# Your assignment:
Below are some records. Copy every line in them that holds "para".

Stored data entries
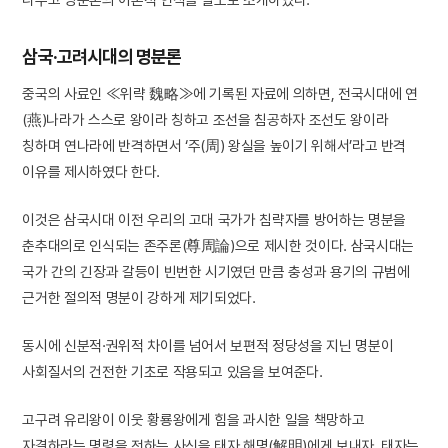
삼국·고려시대의 명분론
중국의 사료인 ≪위략 魏略≫에 기록된 자료에 의하면, 전국시대에 연
(燕)나라가 스스로 왕이라 칭하고 조선을 침공하자 조선도 왕이라
칭하며 연나라에 반격하면서 ‘주(周) 왕실을 높이기 위해서’라고 반격
이유를 제시하였다 한다.
이것은 삼국시대 이전 우리의 고대 국가가 침략자를 방어하는 명분을
춘추대의로 인식되는 존주론(尊周論)으로 제시한 것이다. 삼국시대는
국가 간의 긴장과 갈등이 빈번한 시기였던 만큼 충성과 용기의 규범에
근거한 절의적 명분이 강하게 제기되었다.
동시에 신분적·권위적 차이를 넘어서 보편적 정당성을 지닌 명분이
사회질서의 건전한 기초로 작용되고 있음을 보여준다.
고구려 유리왕이 이웃 황룡왕에게 힘을 과시한 일을 책망하고
자결하라는 명령을 전하는 사신을 태자 해명(解明)에게 보내자, 태자는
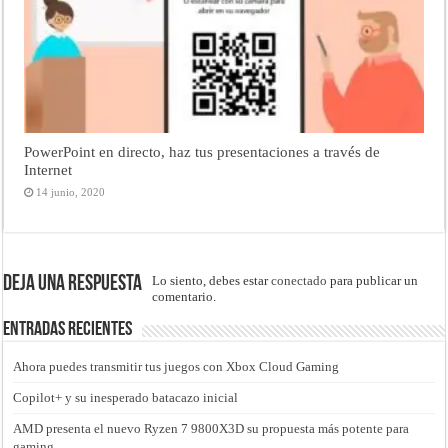
PowerPoint en directo, haz tus presentaciones a través de
Internet
14 junio, 2020
Deja una respuesta
Lo siento, debes estar
conectado
para publicar un
comentario.
Entradas recientes
Ahora puedes transmitir tus juegos con Xbox Cloud Gaming
Copilot+ y su inesperado batacazo inicial
AMD presenta el nuevo Ryzen 7 9800X3D su propuesta más potente para
gaming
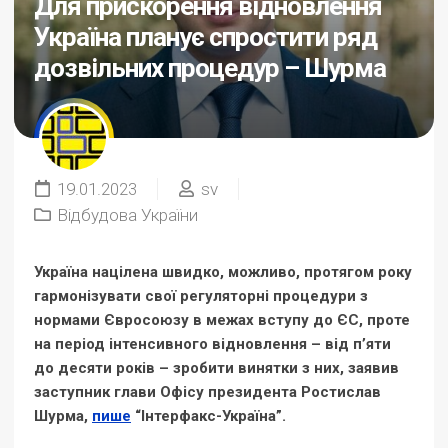
Для прискорення відновлення
Україна планує спростити ряд
дозвільних процедур – Шурма
19.01.2023
sv
Відбудова України
Україна націлена швидко, можливо, протягом року
гармонізувати свої регуляторні процедури з
нормами Євросоюзу в межах вступу до ЄС, проте
на період інтенсивного відновлення – від п’яти
до десяти років – зробити винятки з них, заявив
заступник глави Офісу президента Ростислав
Шурма,
пише
“Інтерфакс-Україна”.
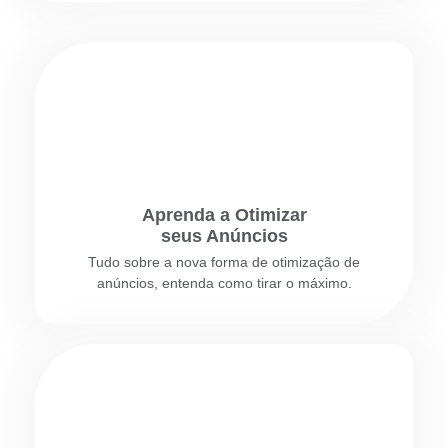
Aprenda a Otimizar
seus Anúncios
Tudo sobre a nova forma de otimização de
anúncios, entenda como tirar o máximo.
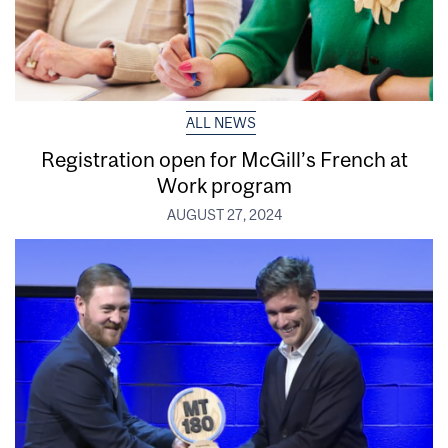
ALL NEWS
Registration open for McGill’s French at
Work program
AUGUST 27, 2024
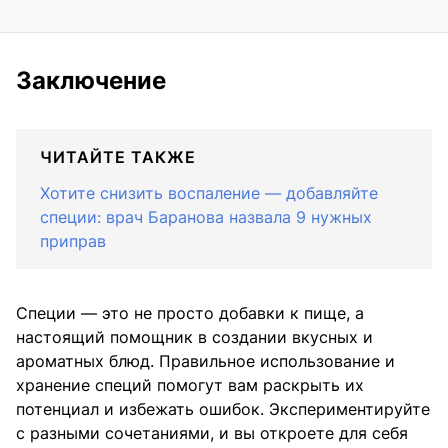
Заключение
ЧИТАЙТЕ ТАКЖЕ
Хотите снизить воспаление — добавляйте
специи: врач Баранова назвала 9 нужных
приправ
Специи — это не просто добавки к пище, а
настоящий помощник в создании вкусных и
ароматных блюд. Правильное использование и
хранение специй помогут вам раскрыть их
потенциал и избежать ошибок. Экспериментируйте
с разными сочетаниями, и вы откроете для себя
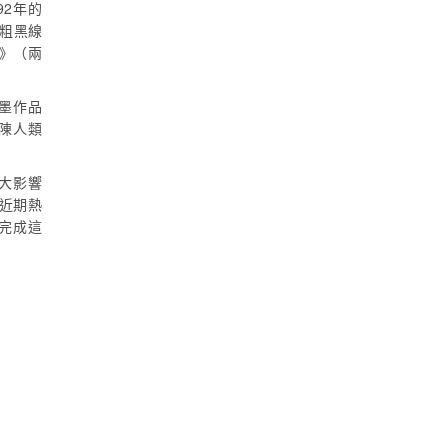
92年的
特粗黑線
》（兩
墨作品
陳人類
大影響
是近期熱
完成這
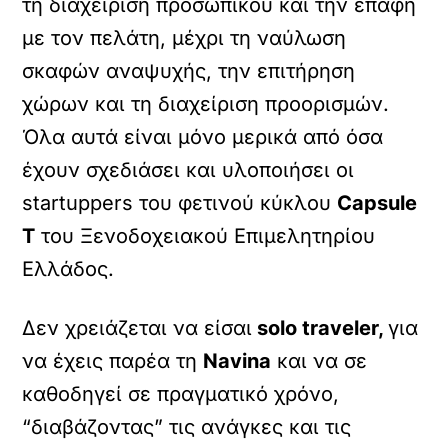
τη διαχείριση προσωπικού και την επαφή
με τον πελάτη, μέχρι τη ναύλωση
σκαφών αναψυχής, την επιτήρηση
χώρων και τη διαχείριση προορισμών.
Όλα αυτά είναι μόνο μερικά από όσα
έχουν σχεδιάσει και υλοποιήσει οι
startuppers του φετινού κύκλου
Capsule
T
του Ξενοδοχειακού Επιμελητηρίου
Ελλάδος.
Δεν χρειάζεται να είσαι
solo traveler,
για
να έχεις παρέα τη
Navina
και να σε
καθοδηγεί σε πραγματικό χρόνο,
“διαβάζοντας” τις ανάγκες και τις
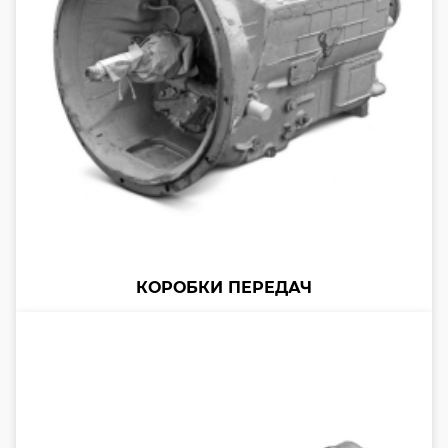
КОРОБКИ ПЕРЕДАЧ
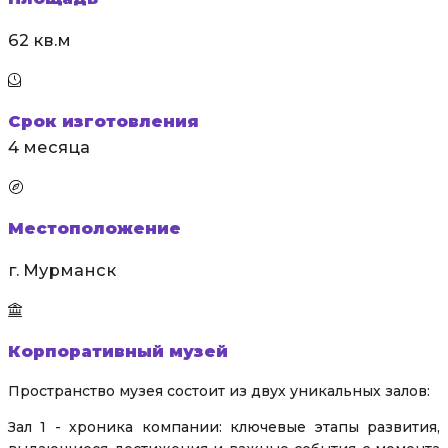
62 кв.м
Срок изготовления
4 месяца
Местоположение
г. Мурманск
Корпоративный музей
Пространство музея состоит из двух уникальных залов:
Зал 1 - хроника компании: ключевые этапы развития,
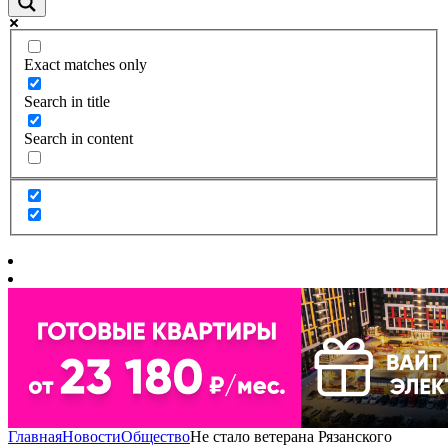
Exact matches only
Search in title
Search in content
Главная
Новости
Общество
Не стало ветерана Рязанского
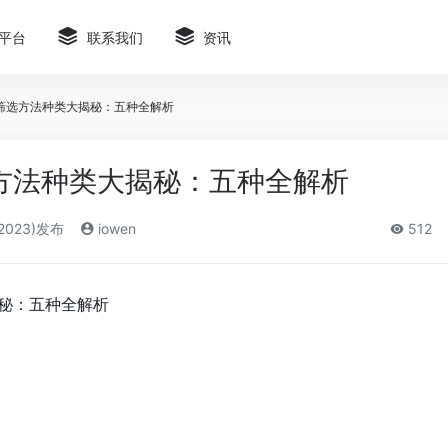
平台
联系我们
资讯
筛选方法种类大揭秘：五种全解析
方法种类大揭秘：五种全解析
2023)发布
iowen
512
秘：五种全解析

# Answer:
para publicar un
AMD presenta el nuevo Ryzen 7 9800X3D su propuesta más potente para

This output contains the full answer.